Fino a quel momento ammetto che avevo abbandonato l’idea del delizioso (e magari sconveniente) dispetto.
Percepire una terza goccia di sangue che mi scendeva dentro mentre mi recavo verso la stanza da bagno e decidere di non accantonare l’idea della vendetta fu tutt’uno. Roba di pochi istanti.
Nanosecondo: quel tempo che passa dal momento in cui si crea un piano di tremenda vendetta nella testa, e il momento in cui si è certi di doverlo attuare subito, senza indugio, senza esitazione.
Entrai in bagno, chiusi la porta, mi ci appoggiai piano con la schiena e respirai un istante a pieni polmoni.
Cercai con lo sguardo lo specchio, mi ci avvicinai piano e scimmiottai le femmine che si rimirano assumendo qualcuna delle pose più civettuole e ridicole che mi vennero in mente. Poi sorrisi a me stessa.
Uno, due tre, contai mentalmente fino a dieci, poi, esattamente come ero entrata in bagno, aprii piano la porta e tornai in salotto.
Con un sorriso rassicurante mi diressi verso di lui, verso il divano.
Lei era ancora di là, al telefono con un altro ex (come ci spiegò in seguito) con cui era rimasta in analoghi buoni rapporti.
Perfetto.
Qualche secondo di ghigno soddisfatto di cui sarebbe stato impossibile accorgersi, e fui di nuovo sul divano accanto a lui. Con tutta me stessa, se così si può dire.
Aprii un po’ le gambe, il massimo possibile senza assumere una posa volgare, e abbassai il busto per appoggiare le braccia sulle ginocchia, e il mento sulle mani.
Dovevo avere sicuramente un’espressione molto seria così, perché lui evidentemente si preoccupò e si avvicinò al mio orecchio per bisbigliare un:
- Allora, va meglio? Ti senti bene? Sembri strana…

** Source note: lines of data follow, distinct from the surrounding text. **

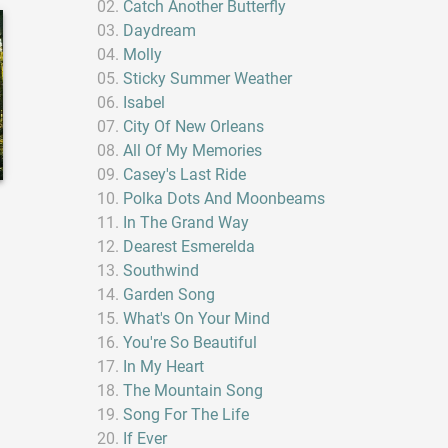
Catch Another Butterfly
Daydream
Molly
Sticky Summer Weather
Isabel
City Of New Orleans
All Of My Memories
Casey's Last Ride
Polka Dots And Moonbeams
In The Grand Way
Dearest Esmerelda
Southwind
Garden Song
What's On Your Mind
You're So Beautiful
In My Heart
The Mountain Song
Song For The Life
If Ever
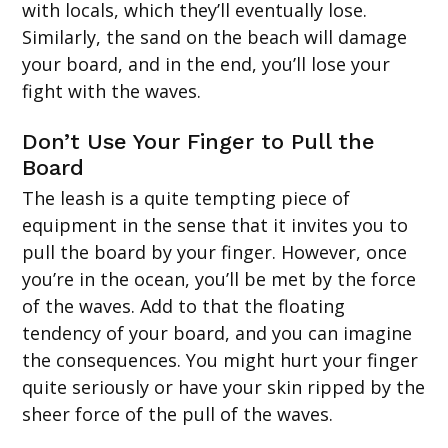
with locals, which they’ll eventually lose.
Similarly, the sand on the beach will damage
your board, and in the end, you’ll lose your
fight with the waves.
Don’t Use Your Finger to Pull the
Board
The leash is a quite tempting piece of
equipment in the sense that it invites you to
pull the board by your finger. However, once
you’re in the ocean, you’ll be met by the force
of the waves. Add to that the floating
tendency of your board, and you can imagine
the consequences. You might hurt your finger
quite seriously or have your skin ripped by the
sheer force of the pull of the waves.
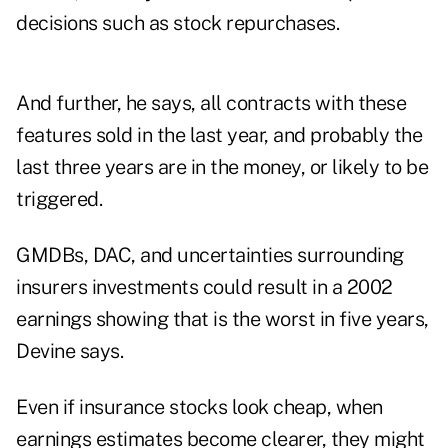
decisions such as stock repurchases.
And further, he says, all contracts with these
features sold in the last year, and probably the
last three years are in the money, or likely to be
triggered.
GMDBs, DAC, and uncertainties surrounding
insurers investments could result in a 2002
earnings showing that is the worst in five years,
Devine says.
Even if insurance stocks look cheap, when
earnings estimates become clearer, they might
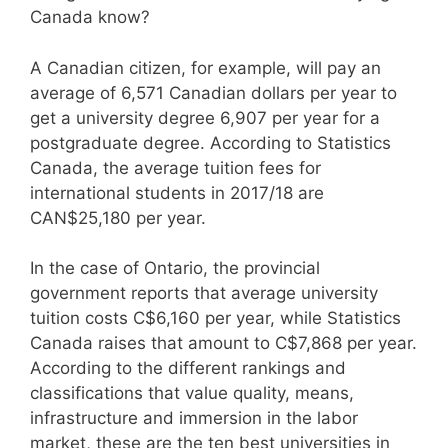
Canada know?
A Canadian citizen, for example, will pay an
average of 6,571 Canadian dollars per year to
get a university degree 6,907 per year for a
postgraduate degree. According to Statistics
Canada, the average tuition fees for
international students in 2017/18 are
CAN$25,180 per year.
In the case of Ontario, the provincial
government reports that average university
tuition costs C$6,160 per year, while Statistics
Canada raises that amount to C$7,868 per year.
According to the different rankings and
classifications that value quality, means,
infrastructure and immersion in the labor
market, these are the ten best universities in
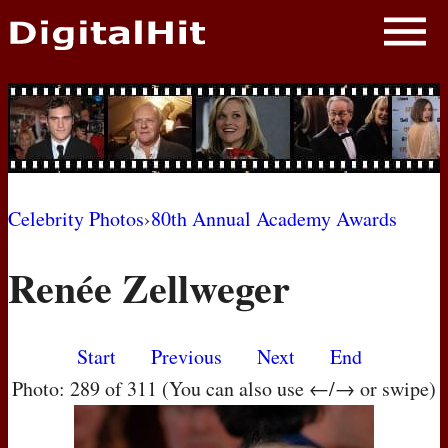
NEWS
PHOTOS
BIOS
BLOG
Celebrity Photos
›
80th Annual Academy Awards
AWARD SHOWS
Renée Zellweger
MOVIES
Start
Previous
Next
End
Photo: 289 of 311 (You can also use ←/→ or swipe)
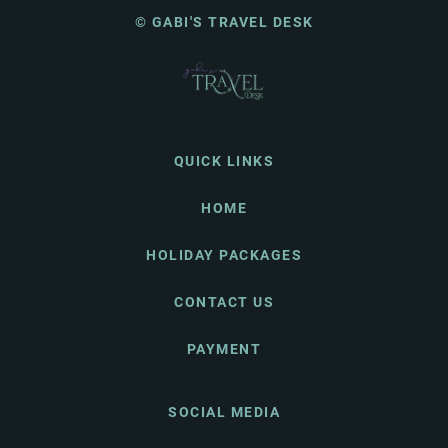
© GABI'S TRAVEL DESK
QUICK LINKS
HOME
HOLIDAY PACKAGES
CONTACT US
PAYMENT
SOCIAL MEDIA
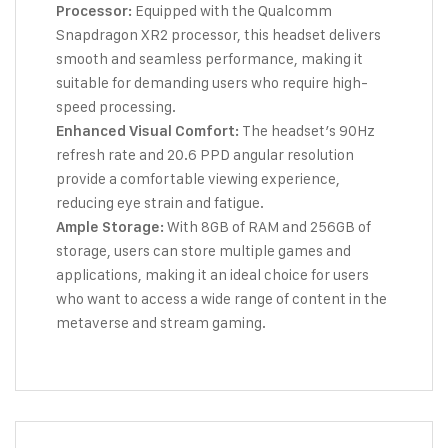
Equipped with the Qualcomm
Processor:
Snapdragon XR2 processor, this headset delivers
smooth and seamless performance, making it
suitable for demanding users who require high-
speed processing.
The headset’s 90Hz
Enhanced Visual Comfort:
refresh rate and 20.6 PPD angular resolution
provide a comfortable viewing experience,
reducing eye strain and fatigue.
With 8GB of RAM and 256GB of
Ample Storage:
storage, users can store multiple games and
applications, making it an ideal choice for users
who want to access a wide range of content in the
metaverse and stream gaming.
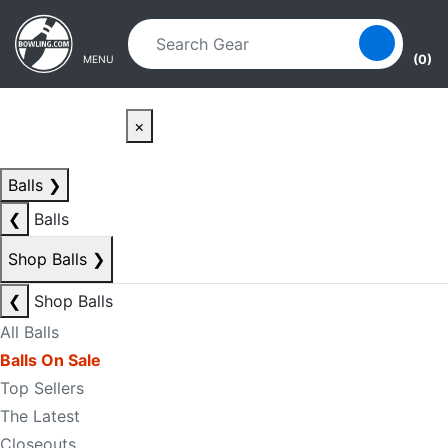
Skip to main content
Skip to navigation
(0)
MENU
×
Balls
❯
❮
Balls
Shop Balls
❯
❮
Shop Balls
All Balls
Balls On Sale
Top Sellers
The Latest
Closeouts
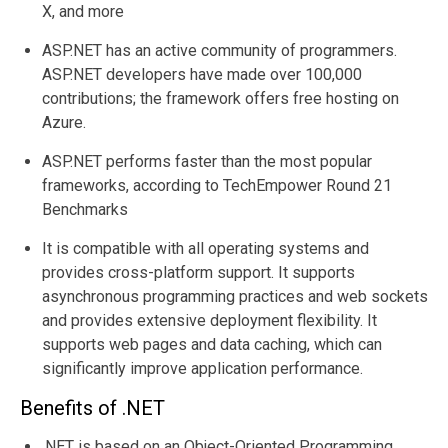
X, and more
ASP.NET has an active community of programmers.
ASP.NET developers have made over 100,000
contributions; the framework offers free hosting on
Azure.
ASP.NET performs faster than the most popular
frameworks, according to
TechEmpower Round 21
Benchmarks
It is compatible with all operating systems and
provides cross-platform support. It supports
asynchronous programming practices and web sockets
and provides extensive deployment flexibility. It
supports web pages and data caching, which can
significantly improve application performance.
Benefits of .NET
.NET is based on an Object-Oriented Programming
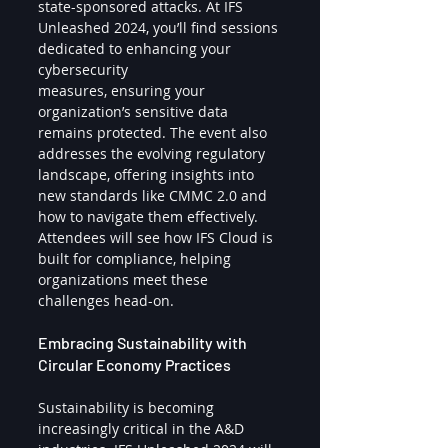
state-sponsored attacks. At IFS 
Unleashed 2024, you’ll find sessions 
dedicated to enhancing your 
cybersecurity 
measures, ensuring your 
organization’s sensitive data 
remains protected. The event also 
addresses the evolving regulatory 
landscape, offering insights into 
new standards like CMMC 2.0 and 
how to navigate them effectively. 
Attendees will see how IFS Cloud is 
built for compliance, helping 
organizations meet these 
challenges head-on.
Embracing Sustainability with 
Circular Economy Practices
Sustainability is becoming 
increasingly critical in the A&D 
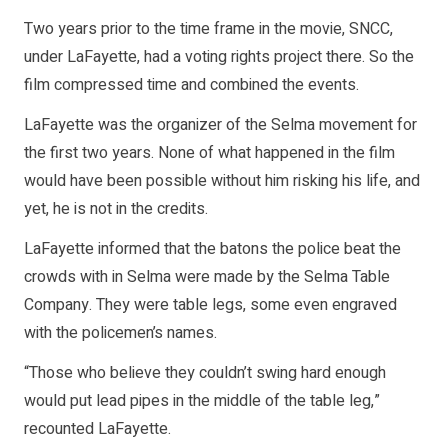
Two years prior to the time frame in the movie, SNCC,
under LaFayette, had a voting rights project there. So the
film compressed time and combined the events.
LaFayette was the organizer of the Selma movement for
the first two years. None of what happened in the film
would have been possible without him risking his life, and
yet, he is not in the credits.
LaFayette informed that the batons the police beat the
crowds with in Selma were made by the Selma Table
Company. They were table legs, some even engraved
with the policemen’s names.
“Those who believe they couldn’t swing hard enough
would put lead pipes in the middle of the table leg,”
recounted LaFayette.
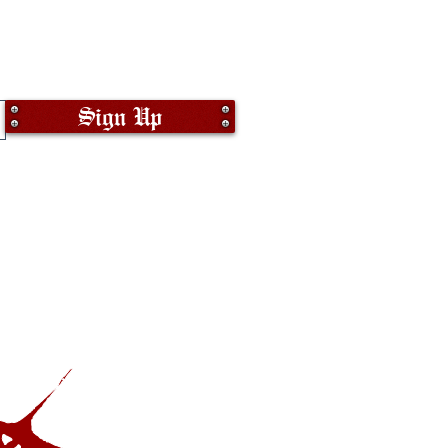
Sign Up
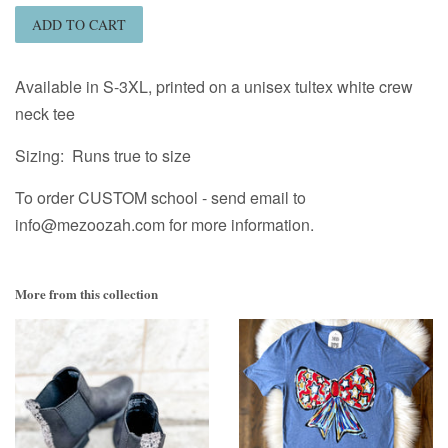
ADD TO CART
Available in S-3XL, printed on a unisex tultex white crew
neck tee
Sizing: Runs true to size
To order CUSTOM school - send email to
info@mezoozah.com for more information.
More from this collection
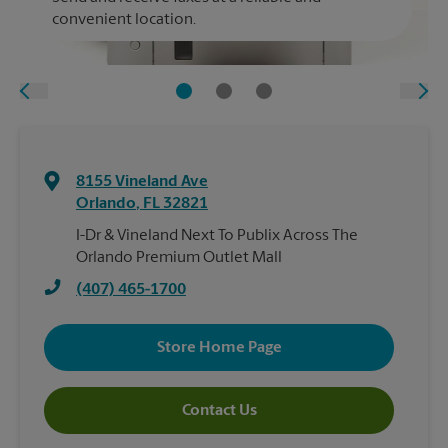
convenient location.
8155 Vineland Ave
Orlando
,
FL
32821
I-Dr & Vineland Next To Publix Across The
Orlando Premium Outlet Mall
(407) 465-1700
Store Home Page
Contact Us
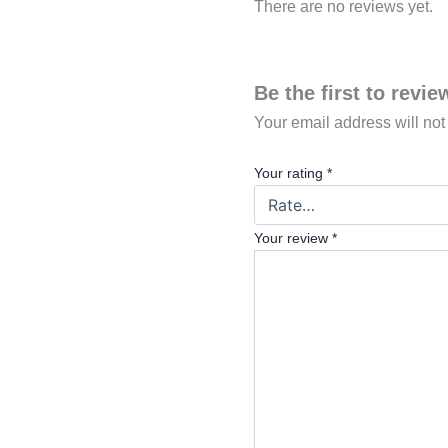
There are no reviews yet.
Be the first to revi
Your email address will not
Your rating
*
Your review
*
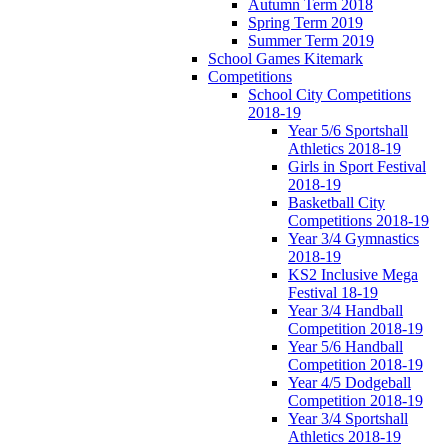
Autumn Term 2018
Spring Term 2019
Summer Term 2019
School Games Kitemark
Competitions
School City Competitions
2018-19
Year 5/6 Sportshall
Athletics 2018-19
Girls in Sport Festival
2018-19
Basketball City
Competitions 2018-19
Year 3/4 Gymnastics
2018-19
KS2 Inclusive Mega
Festival 18-19
Year 3/4 Handball
Competition 2018-19
Year 5/6 Handball
Competition 2018-19
Year 4/5 Dodgeball
Competition 2018-19
Year 3/4 Sportshall
Athletics 2018-19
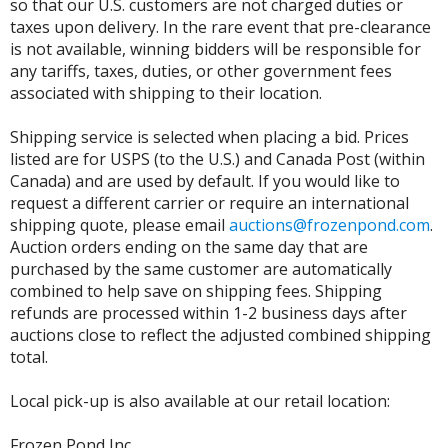
so that our U.S. customers are not charged duties or
taxes upon delivery. In the rare event that pre-clearance
is not available, winning bidders will be responsible for
any tariffs, taxes, duties, or other government fees
associated with shipping to their location.
Shipping service is selected when placing a bid. Prices
listed are for USPS (to the U.S.) and Canada Post (within
Canada) and are used by default. If you would like to
request a different carrier or require an international
shipping quote, please email
auctions@frozenpond.com
.
Auction orders ending on the same day that are
purchased by the same customer are automatically
combined to help save on shipping fees. Shipping
refunds are processed within 1-2 business days after
auctions close to reflect the adjusted combined shipping
total.
Local pick-up is also available at our retail location:
Frozen Pond Inc.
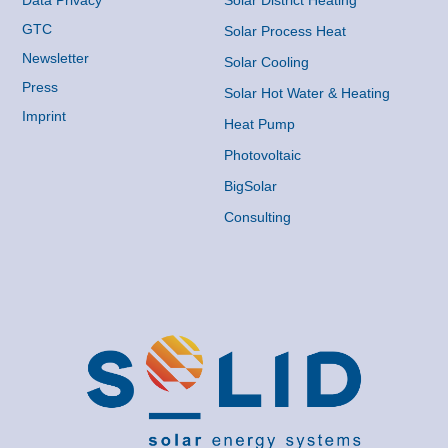
Data Privacy
Solar District Heating
GTC
Solar Process Heat
Newsletter
Solar Cooling
Press
Solar Hot Water & Heating
Imprint
Heat Pump
Photovoltaic
BigSolar
Consulting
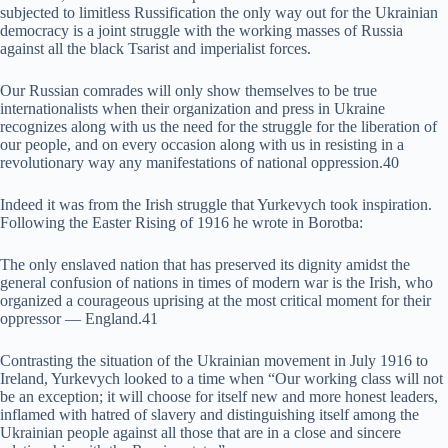
subjected to limitless Russification the only way out for the Ukrainian
democracy is a joint struggle with the working masses of Russia
against all the black Tsarist and imperialist forces.
Our Russian comrades will only show themselves to be true
internationalists when their organization and press in Ukraine
recognizes along with us the need for the struggle for the liberation of
our people, and on every occasion along with us in resisting in a
revolutionary way any manifestations of national oppression.40
Indeed it was from the Irish struggle that Yurkevych took inspiration.
Following the Easter Rising of 1916 he wrote in Borotba:
The only enslaved nation that has preserved its dignity amidst the
general confusion of nations in times of modern war is the Irish, who
organized a courageous uprising at the most critical moment for their
oppressor — England.41
Contrasting the situation of the Ukrainian movement in July 1916 to
Ireland, Yurkevych looked to a time when “Our working class will not
be an exception; it will choose for itself new and more honest leaders,
inflamed with hatred of slavery and distinguishing itself among the
Ukrainian people against all those that are in a close and sincere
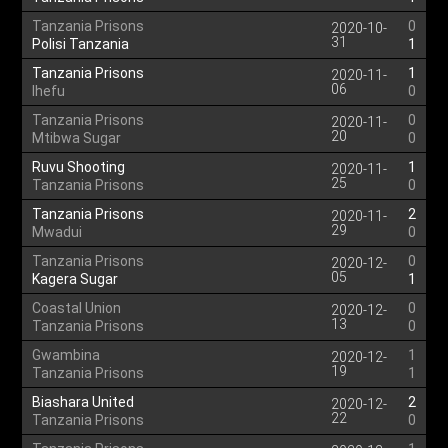
Tanzania Prisons
0
2020-10-
31
Polisi Tanzania
1
Tanzania Prisons
1
2020-11-
06
Ihefu
0
Tanzania Prisons
0
2020-11-
20
Mtibwa Sugar
0
Ruvu Shooting
1
2020-11-
25
Tanzania Prisons
0
Tanzania Prisons
2
2020-11-
29
Mwadui
0
Tanzania Prisons
0
2020-12-
05
Kagera Sugar
1
Coastal Union
0
2020-12-
13
Tanzania Prisons
0
Gwambina
1
2020-12-
19
Tanzania Prisons
1
Biashara United
2
2020-12-
22
Tanzania Prisons
0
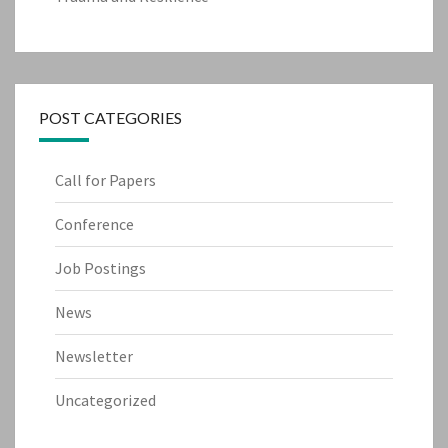
POST CATEGORIES
Call for Papers
Conference
Job Postings
News
Newsletter
Uncategorized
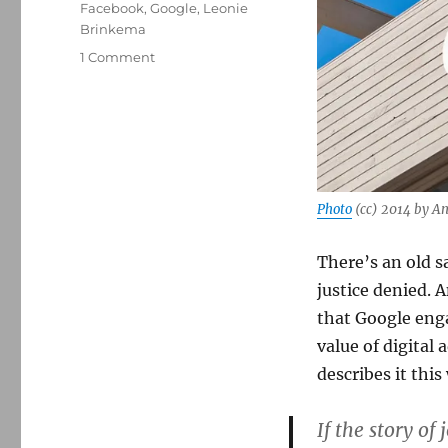
Facebook
,
Google
,
Leonie
Brinkema
on
1 Comment
A
new
lawsuit
takes
aim
at
Google’s
Photo
(cc) 2014 by A
ad
monopoly
There’s an old s
just
as
justice denied. 
the
that Google enga
AI
value of digital
train
is
describes it this
leaving
the
If the story of
station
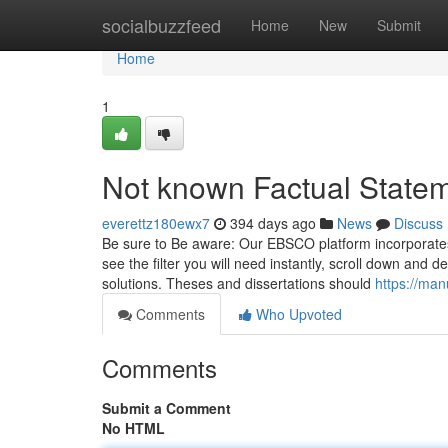
Home
socialbuzzfeed
Home
New
Submit
Home
1
Not known Factual State
everettz180ewx7
394 days ago
News
Discuss
Be sure to Be aware: Our EBSCO platform incorporates a 
see the filter you will need instantly, scroll down and 
solutions. Theses and dissertations should
https://ma
Comments
Who Upvoted
Comments
Submit a Comment
No HTML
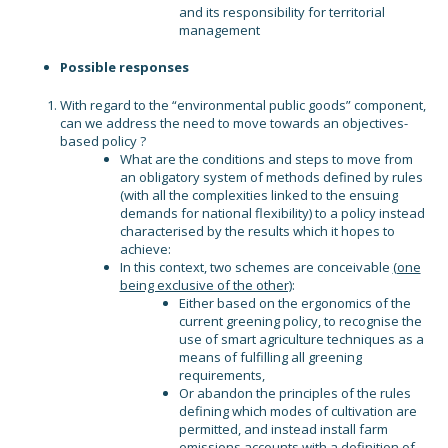
and its responsibility for territorial
management
Possible responses
With regard to the “environmental public goods” component,
can we address the need to move towards an objectives-
based policy ?
What are the conditions and steps to move from
an obligatory system of methods defined by rules
(with all the complexities linked to the ensuing
demands for national flexibility) to a policy instead
characterised by the results which it hopes to
achieve:
In this context, two schemes are conceivable
(one
being exclusive of the other)
:
Either based on the ergonomics of the
current greening policy, to recognise the
use of smart agriculture techniques as a
means of fulfilling all greening
requirements,
Or abandon the principles of the rules
defining which modes of cultivation are
permitted, and instead install farm
emissions accounts with a definition of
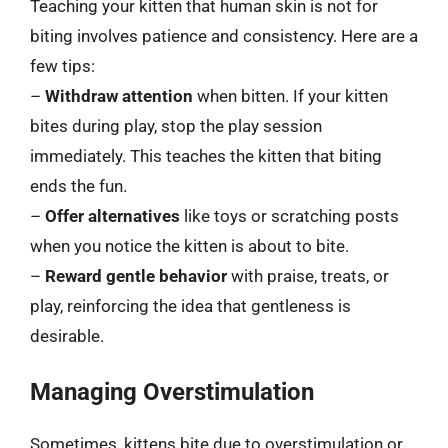
Teaching your kitten that human skin is not for
biting involves patience and consistency. Here are a
few tips:
–
Withdraw attention
when bitten. If your kitten
bites during play, stop the play session
immediately. This teaches the kitten that biting
ends the fun.
–
Offer alternatives
like toys or scratching posts
when you notice the kitten is about to bite.
–
Reward gentle behavior
with praise, treats, or
play, reinforcing the idea that gentleness is
desirable.
Managing Overstimulation
Sometimes, kittens bite due to overstimulation or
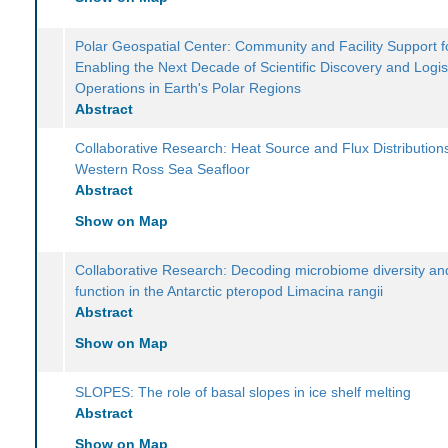
Polar Geospatial Center: Community and Facility Support f
Enabling the Next Decade of Scientific Discovery and Logis
Operations in Earth's Polar Regions
Abstract
Collaborative Research: Heat Source and Flux Distributions
Western Ross Sea Seafloor
Abstract
Show on Map
Collaborative Research: Decoding microbiome diversity and
function in the Antarctic pteropod Limacina rangii
Abstract
Show on Map
SLOPES: The role of basal slopes in ice shelf melting
Abstract
Show on Map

Tirai un sospiro di autocommiserazione e gli bisbigliai in risposta:
- No, solo un po’ di mal di testa, lo sai come mi succede, l’ultimo giorno delle mestruazioni, poi un po’ di nervosismo per questa storia…
- Ma hai risolto?
- Ho risolto.
- Ok, però rispondimi lo stesso. Non ti senti? Vuoi che ce ne andiamo?
Abbassai un altro poco il busto, schiacciandomi ulteriormente verso il basso, quel tanto che mi permise di allargare ancora, impercettibilmente, le gambe e far scivolare l’abitino elasticizzato qualche altro centimetro più su. E mentre, contraendomi, dondolavo il culo per strusciarmi sul divano, lasciai uscire un sofferto:
- No. Tutto a posto. A posto così.
Un rosso decisamente vivo, non c’è dubbio. Identico.